オランダ Delft の大学で自然科学を学んだ後、7年もの間ペインターとして、キャリアを積みながら活動していた。その当時の彼は、オランダの新聞 Volkskrant でコラムを書いていたことから、専門学校や大学で講師としてレクチャーやパフォーマンスをしている。また、オランダのテレビ局 VPRO で子供向け番組もこなす多忙な日々。そして2冊の本 Zogenaamd Ik Bzztoh The hague ( ISBN 90-6291-624-4 ) Klimmen in Lucht SUN Nijmegen ( ISBN 90-6168-479-X ) を出版し、アーティストとして指示されるようになる。
(本はオランダのみ購入可)

Theo Jansen が発明家になった日

ペインターとして活動していた彼は、ある日たった一人であるビッグ・プロジェクトを開始するのだ。
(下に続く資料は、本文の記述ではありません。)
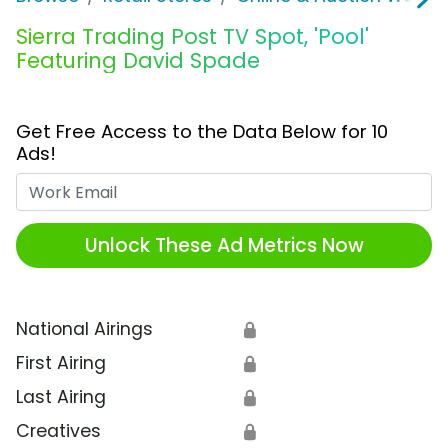
Sierra Trading Post TV Spot, 'Pool'
Featuring David Spade
Get Free Access to the Data Below for 10
Ads!
Work Email
Unlock These Ad Metrics Now
National Airings
🔒
First Airing
🔒
Last Airing
🔒
Creatives
🔒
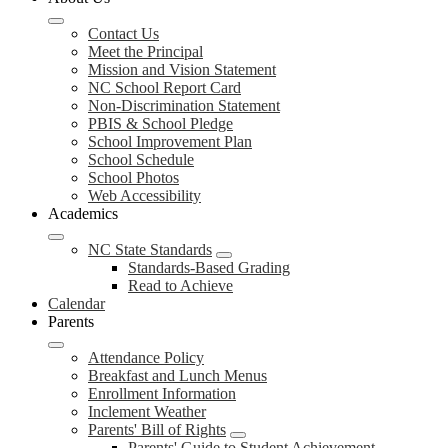
Contact Us
Meet the Principal
Mission and Vision Statement
NC School Report Card
Non-Discrimination Statement
PBIS & School Pledge
School Improvement Plan
School Schedule
School Photos
Web Accessibility
Academics
NC State Standards
Standards-Based Grading
Read to Achieve
Calendar
Parents
Attendance Policy
Breakfast and Lunch Menus
Enrollment Information
Inclement Weather
Parents' Bill of Rights
Parents' Guide to Student Achievement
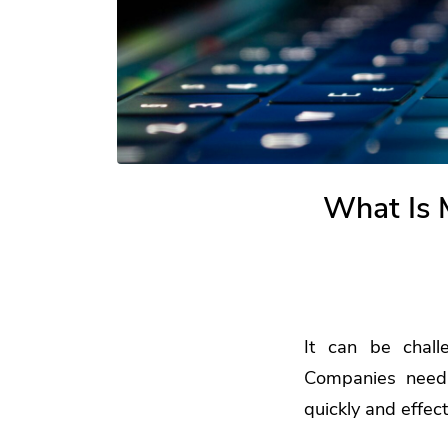
What Is 
It can be chall
Companies need 
quickly and effec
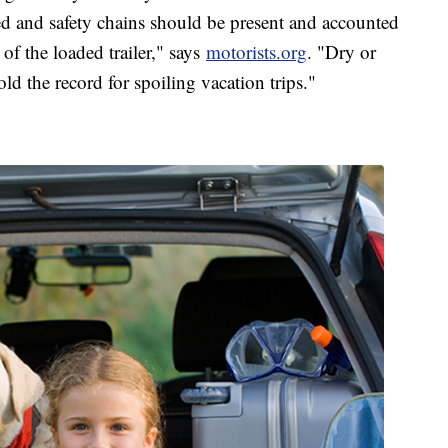
ned and safety chains should be present and accounted
of the loaded trailer," says
motorists.org
. "Dry or
ld the record for spoiling vacation trips."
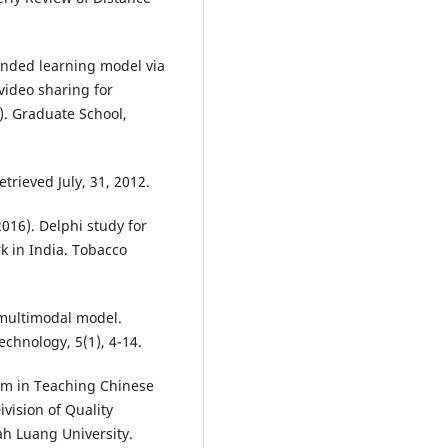
ended learning model via
video sharing for
s). Graduate School,
trieved July, 31, 2012.
2016). Delphi study for
k in India. Tobacco
 multimodal model.
echnology, 5(1), 4-14.
ram in Teaching Chinese
vision of Quality
h Luang University.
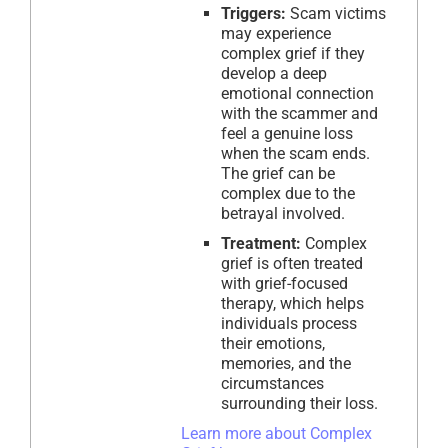
Triggers:
Scam victims
may experience
complex grief if they
develop a deep
emotional connection
with the scammer and
feel a genuine loss
when the scam ends.
The grief can be
complex due to the
betrayal involved.
Treatment:
Complex
grief is often treated
with grief-focused
therapy, which helps
individuals process
their emotions,
memories, and the
circumstances
surrounding their loss.
Learn more about Complex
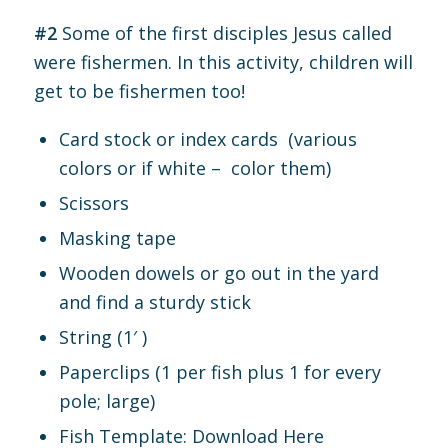
#2
Some of the first disciples Jesus called
were fishermen. In this activity, children will
get to be fishermen too!
Card stock or index cards (various
colors or if white – color them)
Scissors
Masking tape
Wooden dowels or go out in the yard
and find a sturdy stick
String (1′ )
Paperclips (1 per fish plus 1 for every
pole; large)
Fish Template:
Download Here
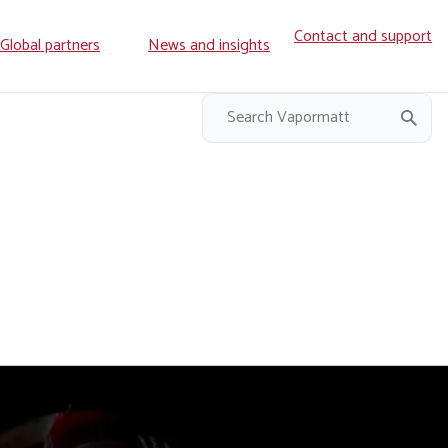
Contact and support
ry
Global partners
News and insights
on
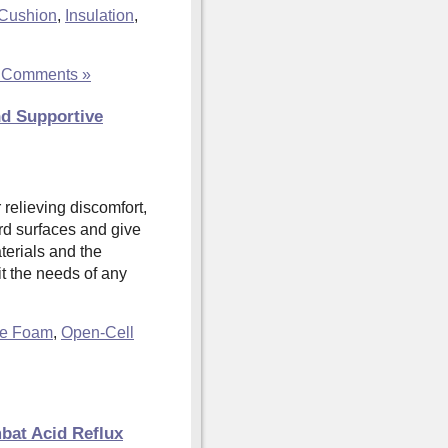
Cushion
,
Insulation
,
 Comments »
nd Supportive
 relieving discomfort,
rd surfaces and give
aterials and the
it the needs of any
te Foam
,
Open-Cell
bat Acid Reflux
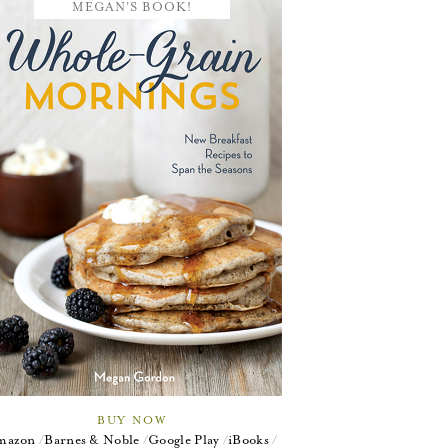
MEGAN'S BOOK!
BUY NOW
mazon
Barnes & Noble
Google Play
iBooks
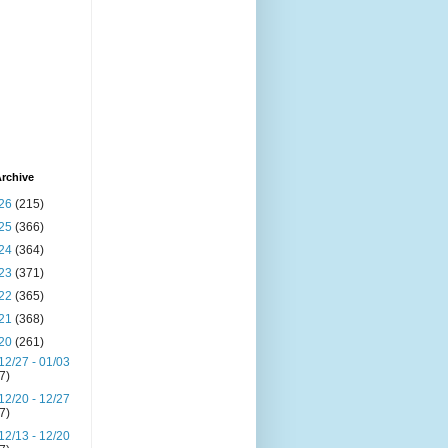
rchive
26
(215)
25
(366)
24
(364)
23
(371)
22
(365)
21
(368)
20
(261)
12/27 - 01/03
(7)
12/20 - 12/27
(7)
12/13 - 12/20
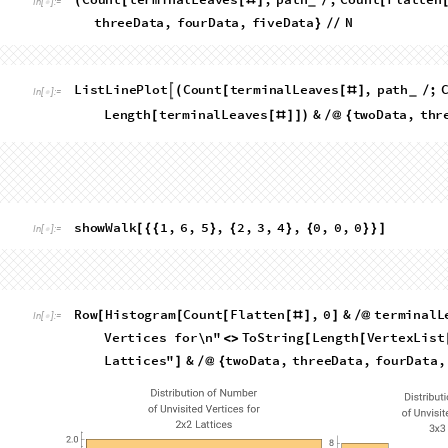
showWalk
RandomChoice
VertexList
&
twoD
[
[
[
#
]
]
]
/
@
{
In
[
]
:
=

,

Out
[
]
=

,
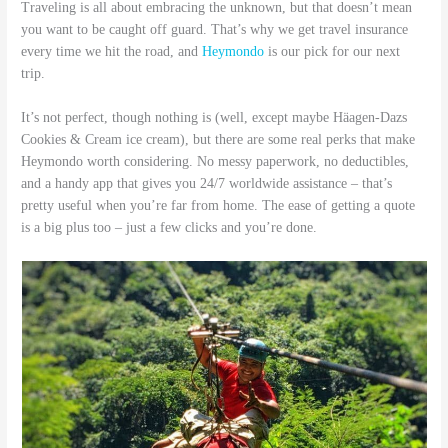
Traveling is all about embracing the unknown, but that doesn’t mean
you want to be caught off guard. That’s why we get travel insurance
every time we hit the road, and
Heymondo
is our pick for our next
trip.
It’s not perfect, though nothing is (well, except maybe Häagen-Dazs
Cookies & Cream ice cream), but there are some real perks that make
Heymondo worth considering. No messy paperwork, no deductibles,
and a handy app that gives you 24/7 worldwide assistance – that’s
pretty useful when you’re far from home. The ease of getting a quote
is a big plus too – just a few clicks and you’re done.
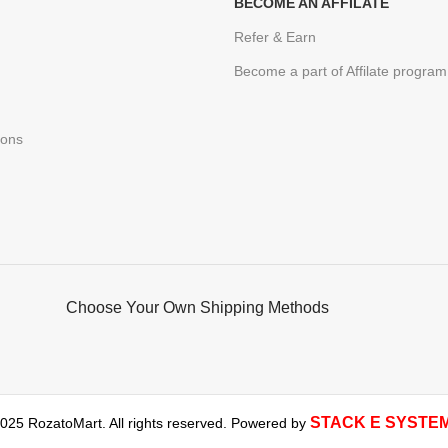
BECOME AN AFFILATE
Refer & Earn
Become a part of Affilate program
ions
Choose Your Own Shipping Methods
STACK E SYSTE
025 RozatoMart. All rights reserved. Powered by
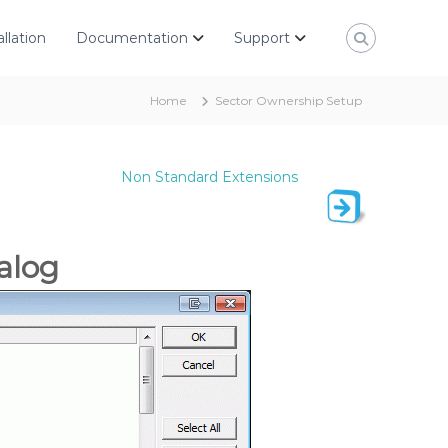
allation
Documentation
Support
Home
Sector Ownership Setup
Non Standard Extensions
alog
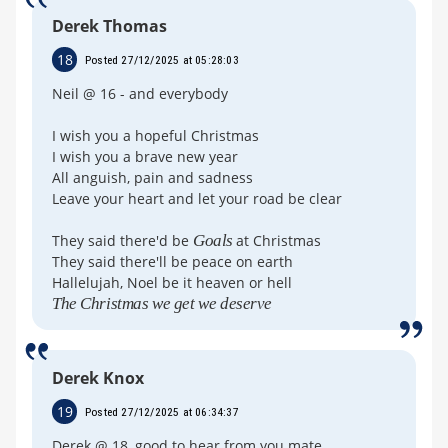
Derek Thomas
18
Posted 27/12/2025 at 05:28:03
Neil @ 16 - and everybody
I wish you a hopeful Christmas
I wish you a brave new year
All anguish, pain and sadness
Leave your heart and let your road be clear
They said there'd be
Goals
at Christmas
They said there'll be peace on earth
Hallelujah, Noel be it heaven or hell
The Christmas we get we deserve
Derek Knox
19
Posted 27/12/2025 at 06:34:37
Derek @ 18, good to hear from you mate.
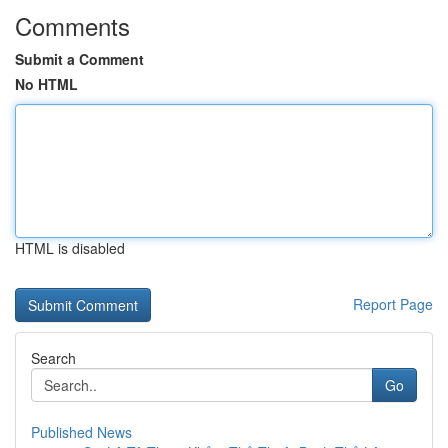
Comments
Submit a Comment
No HTML
HTML is disabled
Report Page
Search
Go
Published News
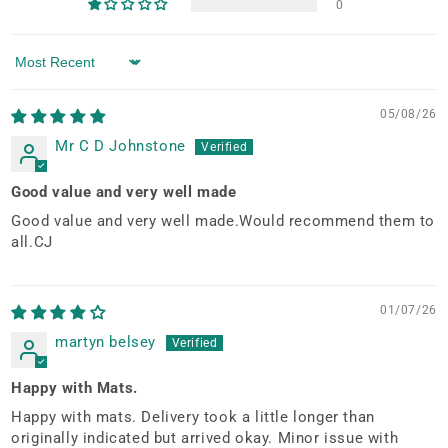
0
Sort by
05/08/26
Mr C D Johnstone
Good value and very well made
Good value and very well made.Would recommend them to
all.CJ
01/07/26
martyn belsey
Happy with Mats.
Happy with mats. Delivery took a little longer than
originally indicated but arrived okay. Minor issue with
それは何と “ 空飛ぶ円盤 ” の製作。必ずリアルに空を飛ぶものと誓い、製作に没頭する日々が続く。後の1980年、その大きな夢が実現するのだ。14フィートの大きさの黒いプラスチックでできた空飛ぶ円盤を目にした Delft の人々は、何事だ!と言わんばかりに道に飛び出し、誰もが空を見上げる。地元の警察までも出頭する事態。街は大パニックとなったのだ。それ以降の彼は、自然界のニュー・アーティストとして名声を従事している。

奇妙で美しいアニマル

彼が創り上げる巨大なアニマルは、プラスチック・チューブの骨組みだけで風力により歩き出す。通常そのテスト歩行は Ypenburg というビーチで行われている。そのビーチ周辺は、山に囲まれているため、騒音が全てカットされ、昼間でさえ人の気配はない。とても静かで平和に満ちた街が見えるその山のてっぺんに研究所を構え、今も尚研究と制作に励んでいるのだ。これから3年以上はそこで生活するとする予定だという。

アニマルの動き

説明文だけでは不十分だと思うので、ここで実際に奇妙な動きで歩行する、美しいアニマルをお見せしよう。

最後に

世の中には様々なアーティストが存在し、あらゆる手法・技術・知恵・知識をフル活用しながら、素晴らしい作品を日々生み出している。彼らが繰り広げる多種多様の作品を目にしたとき、それは私達の教養と化するのではないだろうか?今回紹介した発明家 Theo Jansen を機に、これから ICA で行われるエキシビジョンを度々リポートしていこうと思う。